Modelling Earthquake Ground Motions in Seismically Active Regions Using Parametric Time Series Methods
G.W. Ellis and A.S. Cakmak
The application of the Autoregressive-Moving Average (ARMA) process is an efficient method to model strong motion accelerograms, after processing by a variance and frequency stabilizing transformation. This report presents two methods for modeling accelerograms. The first method was developed to model individual accelerogram components. From this modeling procedure, parameters describing the change in variance during the record, the change in the dominant frequency during this record, and the correlation structure of the stabilized series were estimated. This univariate procedure was used to calculate modeling parameters for 148 accelerogram components recorded in California.

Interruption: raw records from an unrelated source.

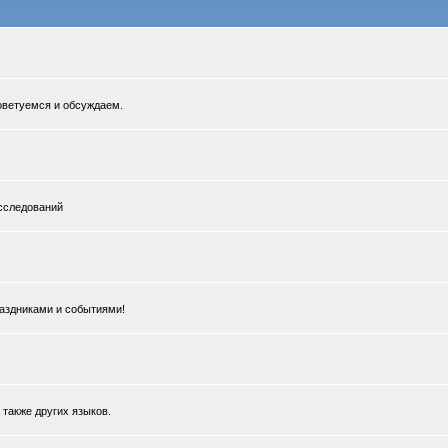
Советуемся и обсуждаем.
сследований
раздниками и событиями!
 также других языков.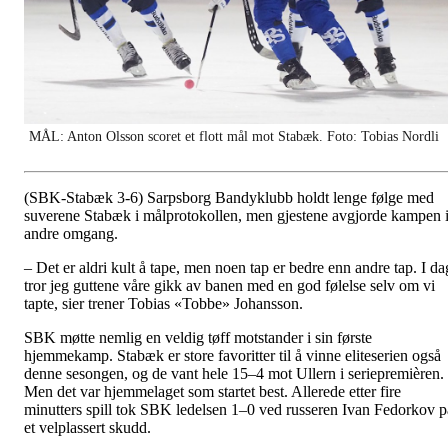
MÅL: Anton Olsson scoret et flott mål mot Stabæk. Foto:
Tobias Nordli
(SBK-Stabæk 3-6) Sarpsborg Bandyklubb holdt lenge følge med
suverene Stabæk i målprotokollen, men gjestene avgjorde kampen 
andre omgang.
– Det er aldri kult å tape, men noen tap er bedre enn andre tap. I da
tror jeg guttene våre gikk av banen med en god følelse selv om vi
tapte, sier trener Tobias «Tobbe» Johansson.
SBK møtte nemlig en veldig tøff motstander i sin første
hjemmekamp. Stabæk er store favoritter til å vinne eliteserien også
denne sesongen, og de vant hele 15–4 mot Ullern i seriepremièren.
Men det var hjemmelaget som startet best. Allerede etter fire
minutters spill tok SBK ledelsen 1–0 ved russeren Ivan Fedorkov p
et velplassert skudd.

These parameters were related to physical variables, such as earthquake magnitude, epicentral distance, and site geology, allowing simulations to be generated for sites where no ground motion records are available. A second procedure was developed to model the three acceleration components together as a group. This multivariate procedure was used to calculate modeling parameters from accelerograms recorded in Mexico and Taiwan, with particular emphasis placed on the accelerograms recorded from the 1985 Michoacan earthquake. By relating the modeling parameters to physical parameters, it is possible to generate realistic three-dimensional simulations for sites in these regions.
Autoregressive-Moving Average (ARMA) Process, Accelerograms, Seismology, Seismic Modeling, and Earthquakes.